» WHAT TO DO
Nothing but the lines from the top of the data to the line holding "8 800 707-35-85 (84, 2321)" should be printed, word for word and both ends included; leave the pictures out.

[Stored records]
####

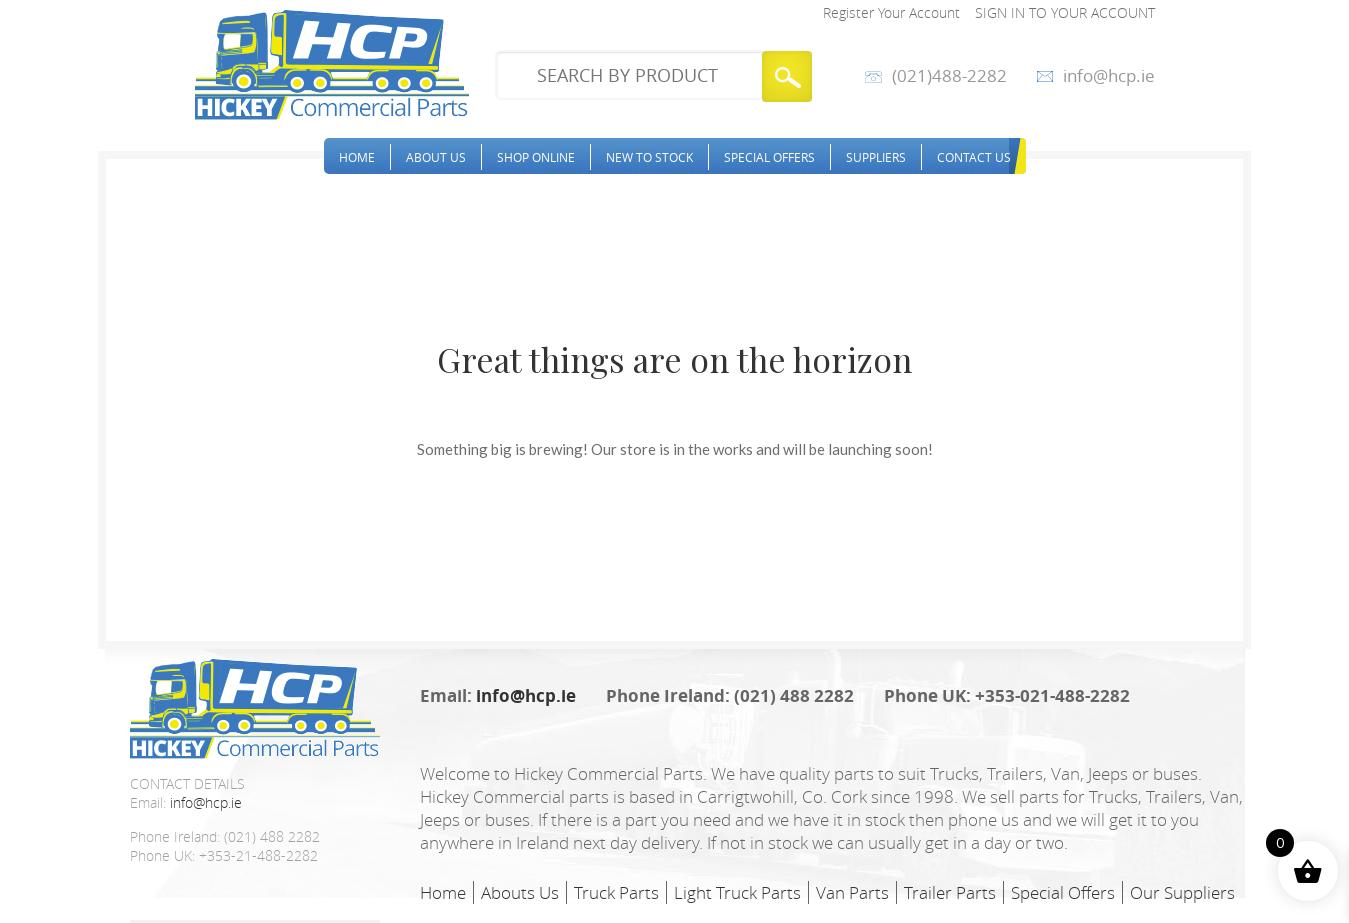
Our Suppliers (1182, 892)
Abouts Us (520, 892)
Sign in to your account (1065, 12)
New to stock (649, 157)
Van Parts (852, 892)
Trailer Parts (950, 892)
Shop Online (536, 157)
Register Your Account (891, 12)
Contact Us (974, 157)
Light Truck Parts (737, 892)
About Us (436, 157)
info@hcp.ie (1109, 76)
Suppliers (876, 157)
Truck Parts (616, 892)
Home (357, 157)
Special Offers (769, 157)
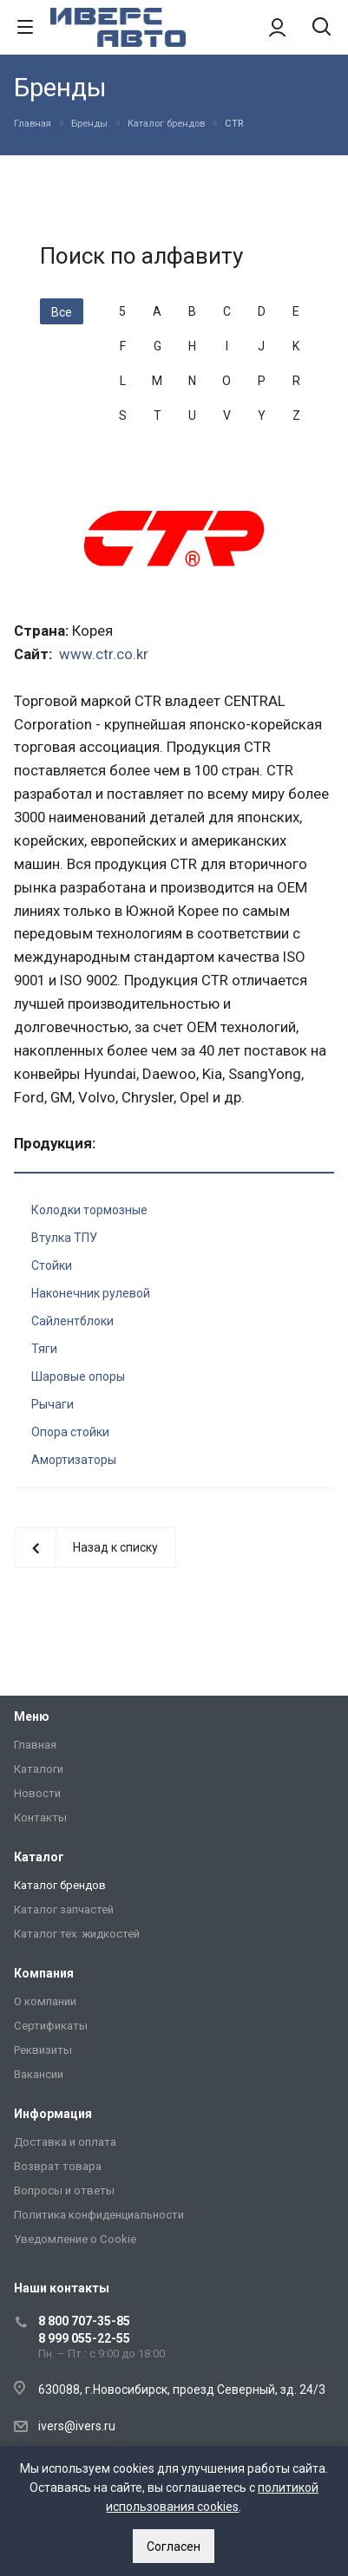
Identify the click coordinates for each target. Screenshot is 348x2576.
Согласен (173, 2546)
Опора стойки (70, 1432)
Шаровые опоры (78, 1376)
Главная (35, 1744)
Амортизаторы (73, 1460)
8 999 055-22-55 (84, 2338)
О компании (45, 2001)
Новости (37, 1793)
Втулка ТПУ (64, 1238)
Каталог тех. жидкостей (77, 1933)
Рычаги (52, 1404)
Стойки (51, 1265)
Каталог (39, 1857)
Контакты (40, 1817)
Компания (44, 1973)
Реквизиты (43, 2049)
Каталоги (38, 1768)
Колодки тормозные (89, 1210)
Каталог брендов (60, 1885)
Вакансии (38, 2074)
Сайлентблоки (72, 1321)
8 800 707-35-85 (84, 2321)
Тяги (44, 1349)
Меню (31, 1716)
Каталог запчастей (64, 1909)
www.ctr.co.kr (103, 654)
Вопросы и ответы (64, 2190)
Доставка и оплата (65, 2141)
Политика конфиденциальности (99, 2214)
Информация (53, 2114)
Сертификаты (51, 2025)
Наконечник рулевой (90, 1293)
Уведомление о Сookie (75, 2239)
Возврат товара (58, 2166)
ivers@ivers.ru (76, 2426)
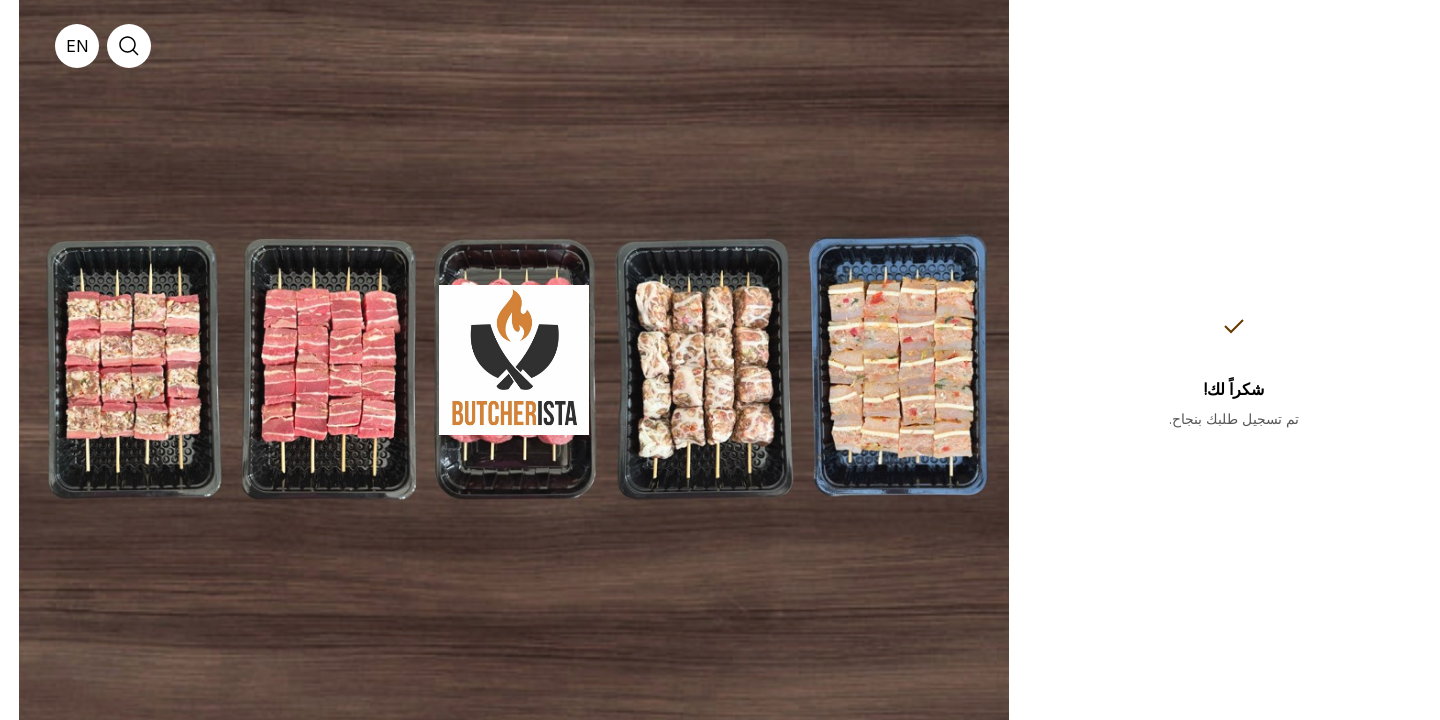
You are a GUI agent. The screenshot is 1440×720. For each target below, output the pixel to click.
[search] (110, 46)
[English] (58, 46)
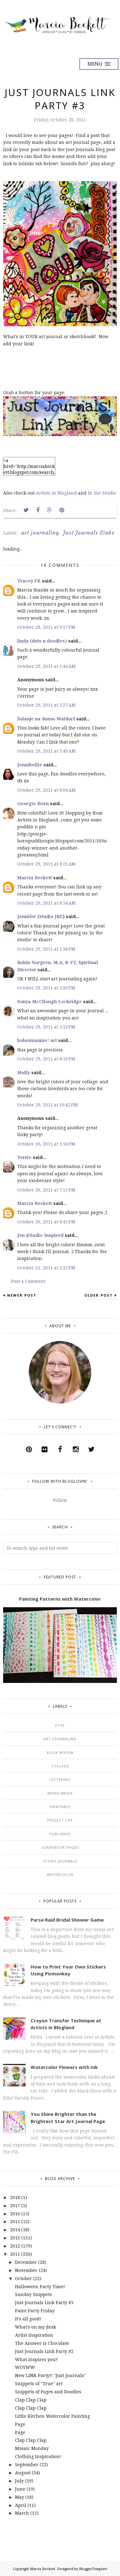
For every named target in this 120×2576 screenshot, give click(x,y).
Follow (60, 1500)
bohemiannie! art (37, 1040)
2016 (15, 2214)
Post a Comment (28, 1281)
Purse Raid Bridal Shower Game (67, 1920)
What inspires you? (36, 2359)
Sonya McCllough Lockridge (49, 1001)
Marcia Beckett (34, 878)
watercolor (60, 1874)
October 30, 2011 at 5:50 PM (46, 1144)
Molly (23, 1072)
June (20, 2489)
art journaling (40, 532)
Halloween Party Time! (40, 2286)
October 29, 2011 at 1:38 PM (46, 949)
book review (60, 1752)
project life (60, 1820)
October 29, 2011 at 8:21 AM (46, 864)
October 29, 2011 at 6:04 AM (46, 790)
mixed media (60, 1793)
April (20, 2505)
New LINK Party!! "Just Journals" (50, 2375)
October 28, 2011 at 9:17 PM (46, 627)
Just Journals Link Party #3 (44, 2302)
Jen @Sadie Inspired (40, 1235)
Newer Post (22, 1295)
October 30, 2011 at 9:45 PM (46, 1222)
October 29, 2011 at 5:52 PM (46, 1027)
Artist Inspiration (34, 2335)
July (19, 2481)
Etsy (60, 1725)
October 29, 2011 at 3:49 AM (46, 751)
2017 (15, 2205)
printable (60, 1806)
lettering (60, 1779)
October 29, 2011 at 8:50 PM (46, 1059)
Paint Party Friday (35, 2311)
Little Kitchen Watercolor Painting (52, 2416)
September (26, 2464)
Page (20, 2424)
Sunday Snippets (33, 2294)
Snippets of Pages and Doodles (48, 2392)
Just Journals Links (88, 532)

####

» ANSWER TO THIS TASK
Our Suppliers (1182, 892)
Abouts Us (520, 892)
Sign in to your account (1065, 12)
New to stock (649, 157)
Van Parts (852, 892)
Trailer Parts (950, 892)
Shop Online (536, 157)
Register Your Account (891, 12)
Contact Us (974, 157)
Light Truck Parts (737, 892)
About Us (436, 157)
info@hcp.ie (1109, 76)
Suppliers (876, 157)
Truck Parts (616, 892)
Home (357, 157)
Special Offers (769, 157)
Identify the click coordinates for each target. Screenshot is 348x2576.
Согласен (173, 2546)
Опора стойки (70, 1432)
Шаровые опоры (78, 1376)
Главная (35, 1744)
Амортизаторы (73, 1460)
8 999 055-22-55 (84, 2338)
О компании (45, 2001)
Новости (37, 1793)
Втулка ТПУ (64, 1238)
Каталог тех. жидкостей (77, 1933)
Рычаги (52, 1404)
Стойки (51, 1265)
Каталог (39, 1857)
Контакты (40, 1817)
Компания (44, 1973)
Реквизиты (43, 2049)
Каталоги (38, 1768)
Колодки тормозные (89, 1210)
Каталог брендов (60, 1885)
Вакансии (38, 2074)
Сайлентблоки (72, 1321)
8 800 707-35-85 (84, 2321)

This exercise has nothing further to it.